What is your all time favorite cookbook? I don't mean books about cooking (Heat, Kitchen Confidential, etc.), I mean recipe books. I know it's a stock answer, but Julia Child's The Way to Cook is probably my number one, with The French Laundry Cookbook right behind it.


----------



## ishbel (Jan 5, 2007)

Too many to count - but I still own my mother's well-used copies of Elizabeth David's books, written in the 1950s when the UK was coming out of austerity after the second world war and people were holidaying abroad, most for the first time - she introduced foods to the British palate which were new to most British palates... The books are just a happy memory of childhood meals.


----------



## phatch (Mar 29, 2002)

The various Frugal Gourmet books by Jeff Smith.

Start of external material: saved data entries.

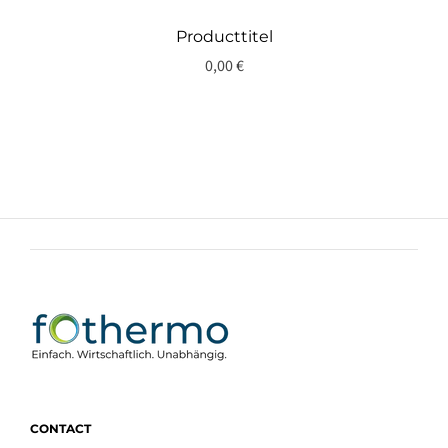
Producttitel
0,00 €
CONTACT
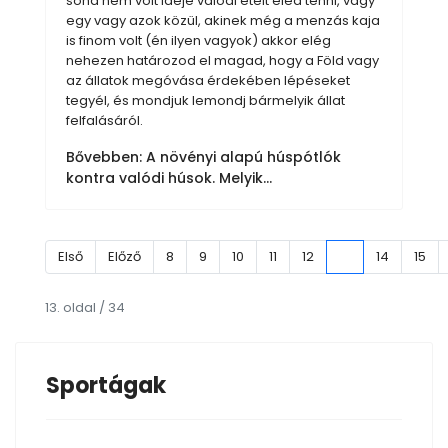
soha nem volt ideje valódi ételt eléd tenni, vagy
egy vagy azok közül, akinek még a menzás kaja
is finom volt (én ilyen vagyok) akkor elég
nehezen határozod el magad, hogy a Föld vagy
az állatok megóvása érdekében lépéseket
tegyél, és mondjuk lemondj bármelyik állat
felfalásáról.
Bővebben: A növényi alapú húspótlók
kontra valódi húsok. Melyik...
Első
Előző
8
9
10
11
12
13
14
15
13. oldal / 34
Sportágak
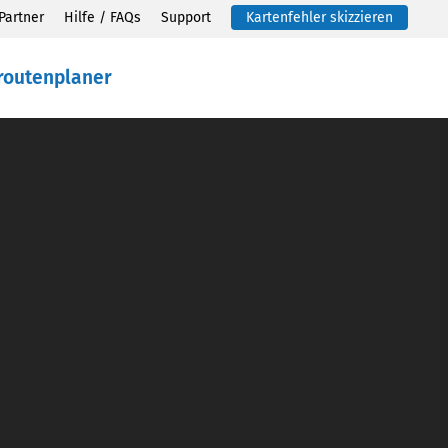
Partner
Hilfe / FAQs
Support
Kartenfehler skizzieren
routenplaner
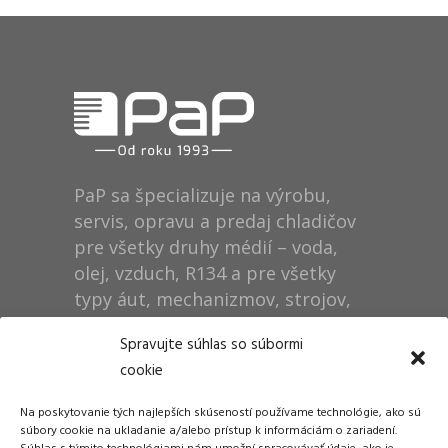
PaP sa špecializuje na výrobu,
servis, opravu a predaj chladičov
pre všetky druhy médií – voda,
olej, vzduch, R134 a pre všetky
typy áut, mechanizmov, strojov,
technológií, rušňov…
Spravujte súhlas so súbormi
cookie
Prevádzka
Na poskytovanie tých najlepších skúseností používame technológie, ako sú
Dušan Pytel P a P
súbory cookie na ukladanie a/alebo prístup k informáciám o zariadení.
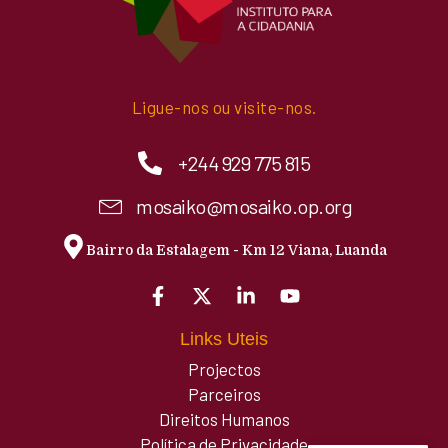
Ligue-nos ou visite-nos.
+244 929 775 815
mosaiko@mosaiko.op.org
Bairro da Estalagem - Km 12 Viana, Luanda
Links Uteis
Projectos
Parceiros
Direitos Humanos
Política de Privacidade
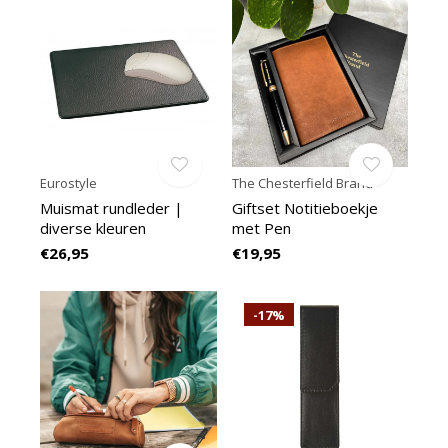
Eurostyle
The Chesterfield Brand
Muismat rundleder |
Giftset Notitieboekje
diverse kleuren
met Pen
€26,95
€19,95
-17%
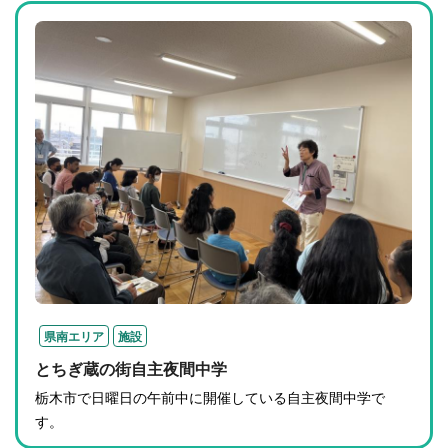
県南エリア
施設
とちぎ蔵の街自主夜間中学
栃木市で日曜日の午前中に開催している自主夜間中学で
す。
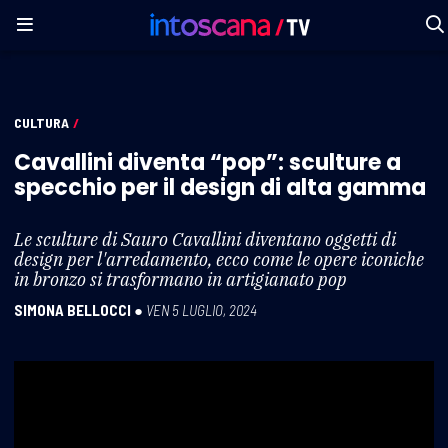
CULTURA
/
Cavallini diventa “pop”: sculture a
specchio per il design di alta gamma
Le sculture di Sauro Cavallini diventano oggetti di
design per l'arredamento, ecco come le opere iconiche
in bronzo si trasformano in artigianato pop
SIMONA BELLOCCI
●
VEN 5 LUGLIO, 2024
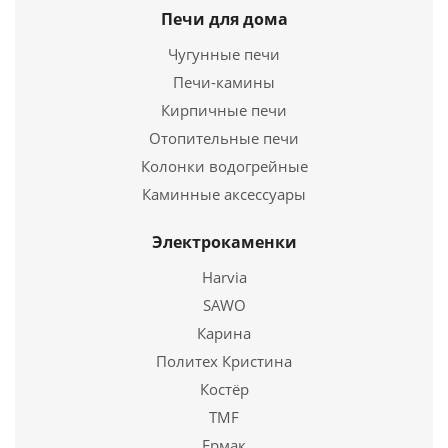
Высота
967 мм.
Печи для дома
58 970
руб.
Чугунные печи
Страна
Подробнее
Россия
Печи-камины
Длина
805 мм.
Кирпичные печи
Купить в 1 клик
Ширина
485 мм.
Высота
Отопительные печи
1150 мм.
Колонки водогрейные
Подробнее
Каминные аксессуары
Купить в 1 клик
Электрокаменки
Harvia
SAWO
Карина
Политех Кристина
Костёр
TMF
Ермак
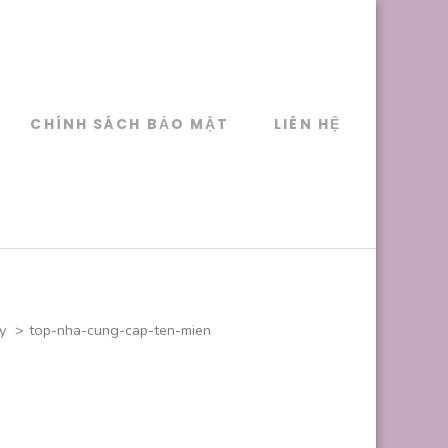
CHÍNH SÁCH BẢO MẬT
LIÊN HỆ
y
>
top-nha-cung-cap-ten-mien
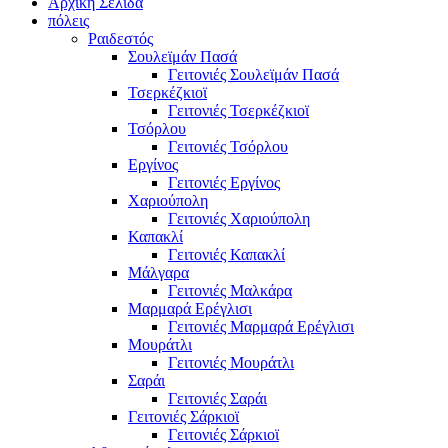
Αρχική Σελίδα
πόλεις
Ραιδεστός
Σουλεϊμάν Πασά
Γειτονιές Σουλεϊμάν Πασά
Τσερκέζκιοϊ
Γειτονιές Τσερκέζκιοϊ
Τσόρλου
Γειτονιές Τσόρλου
Εργίνος
Γειτονιές Εργίνος
Χαριούπολη
Γειτονιές Χαριούπολη
Καπακλί
Γειτονιές Καπακλί
Μάλγαρα
Γειτονιές Μαλκάρα
Μαρμαρά Ερέγλισι
Γειτονιές Μαρμαρά Ερέγλισι
Μουράτλι
Γειτονιές Μουράτλι
Σαράι
Γειτονιές Σαράι
Γειτονιές Σάρκιοϊ
Γειτονιές Σάρκιοϊ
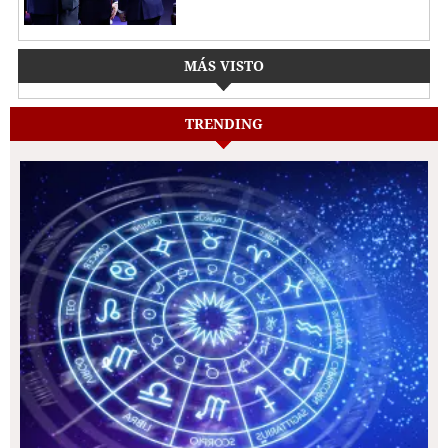
MÁS VISTO
TRENDING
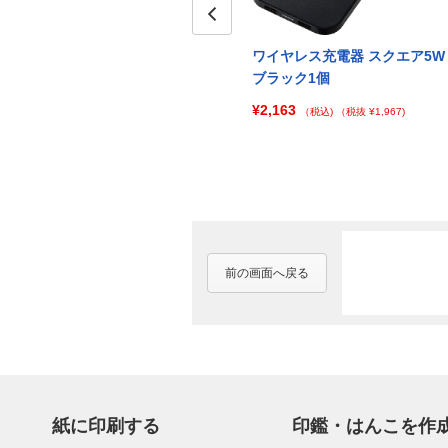
Prev
ア5W
ワイヤレス充電器 スクエア5W
ワイヤレス充電器 スクエア5W
ホワイト100個
ブラック1個
¥117,685
¥2,163
)
（税込)
（税抜 ¥106,987)
（税込)
（税抜 ¥1,967)
前の画面へ戻る
紙に印刷する
印鑑・はんこを作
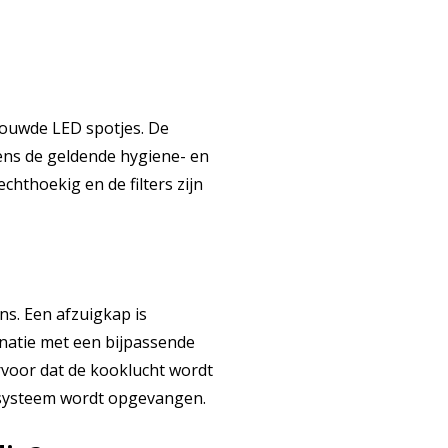
bouwde LED spotjes. De
ens de geldende hygiene- en
chthoekig en de filters zijn
ns. Een afzuigkap is
natie met een bijpassende
rvoor dat de kooklucht wordt
tiesysteem wordt opgevangen.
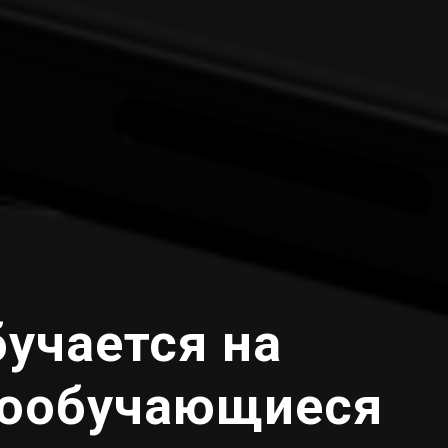
бучается на
мообучающиеся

My oldest and best worn cookbooks. If it is for just one of those, then Three Ancient Cuisines (Greek, Roman & Chinese)


----------



## chrose (Nov 20, 2000)

There are so many good ones that I have, but if I chose one it would be Jean Louis Palladin "Cooking for the seasons", primarily because I am a huge Jean Louis fan!


----------



## missyjean (Nov 5, 2009)

In 1971 I married a man whose family was born in Italy. I bought *Mama Leone's Cookbook*. My in-laws thought my "gravy" (spaghetti/meat sauce) was delicious. I passed that book along to my youngest son but I still make that gravy and still get raves.


----------



## receptenwijzer (Nov 10, 2009)

SOS Piet , a book from Piet Huysentruyt . He's a Belgian TV cook .


----------